En la juventud solamente se ponen a pensar en el sentido de la vida las personas particularmente dotadas con una inclinación antes filosófica que poética. Las palabras de Mandelshtam sobre el sentido de la vida que yo cité al comienzo de este capítulo aparecieron fugazmente en los borradores y no fueron a un texto fundamental. Él tomaba la vida tal como era, y sentía agudamente su inusual saturación. Creo que esto sucedió porque él tomó de inmediato su don poético como un cometido. Sobre esto dan testimonio sus tempranos versos, que solo recientemente se han publicado: «Como de nube revestida el alma, y la carne de piedra, hasta que su cometido de poeta no se lo revela Dios. Él espera ese signo recóndito, pronto a la canción como a una hazaña, respira el misterio conyugal en una simple combinación de palabras».
De su cometido él no tuvo dudas y lo aceptó tan fácilmente como a posteriori su destino. Y este fue el resultado de la tranquila convicción con la que él trataba su quehacer poético. Esto provocaba furia en los verdaderos escritores, servidores de la literatura. La ruptura de Mandelshtam con la literatura hubiera sido ineludible en cualquier país, pero entre nosotros la literatura como hecho personal y privado está declarada fuera de la ley y cualquier ruptura se acompaña con la intromisión del Estado. Con Mandelshtam se hubieran podido todavía reconciliar si hubiera sido alguien imbuido de importancia y postura magisterial: pues nada impone tanto como una pose majestuosa. Pero esta persona no se inquietaba en absoluto por cómo forjarse una posición en el mundo literario. Estaba tremendamente ocupado para esto. Libros, gente, conversaciones, eventos, si no, correr sencillamente a la tienda por pan o querosén, eran cosas que ocupaban demasiado tiempo… Incluso yo, cabeza fresca entre los cabezas frescas, me asombraba de su indolencia. Y el tiempo trabajaba contra nosotros…
Notas
[1] Referencia a un verso del «Poema sin héroe» de Anna Ajmátova. A algunos proscriptos políticos sólo se les permitía residir a la distancia de 105 verstas de las grandes capitales y a eso alude el neologismo que en ruso significa algo así como «cientocinquera» y que aquí traducimos como «ostracista».

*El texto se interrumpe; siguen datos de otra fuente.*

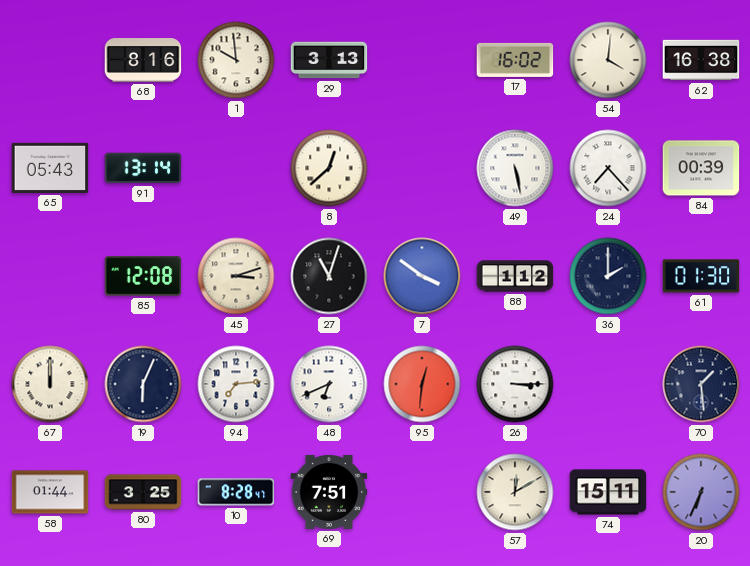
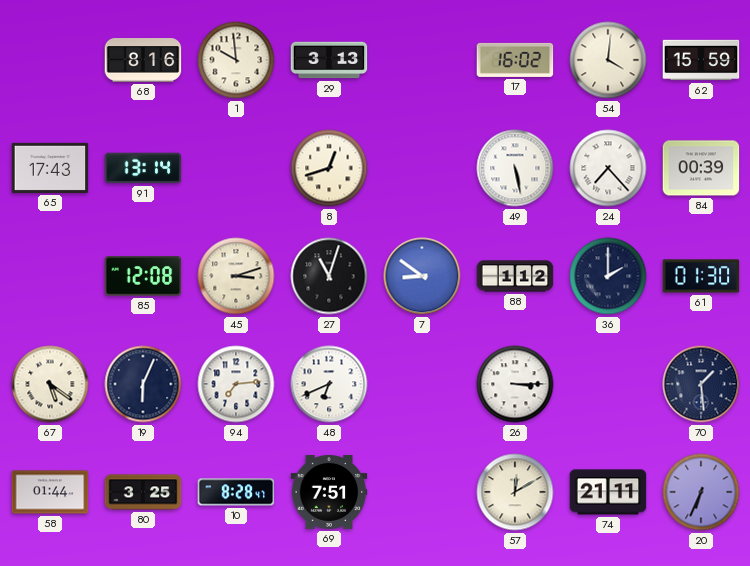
62: 16:38 -> 15:59
65: 05:43 -> 17:43
8: 12:38 -> 12:42
7: 3:51 -> 8:51
67: 12:00 -> 5:21
95: 12:31 -> none
74: 15:11 -> 21:11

[2] Trabajó allí entre 1944 y 1949.
[3] Nueva alusión a un verso de Ajmátova.
[4] Alusión a un verso de Mandelshtam.
[5] Cita de un poema de Mandelshtam.
[6] En tiempos soviéticos, Agencia de Seguridad del Estado y cárcel para presos políticos.
[7] Se refiere a las raciones concretas que el gobierno soviético entregaba a los ciudadanos.
[8] Alusión a «Pabellón de cancerosos».
[9] La traducción sería «ediciones de autor». En tiempos soviéticos, era el modo en que se difundían autores prohibidos dentro y fuera de Rusia.
[10] Traducido al español como Contra toda esperanza.
[11] Empezó a escribir este Segundo libro de recuerdos después de la muerte de Ajmátova, en 1966.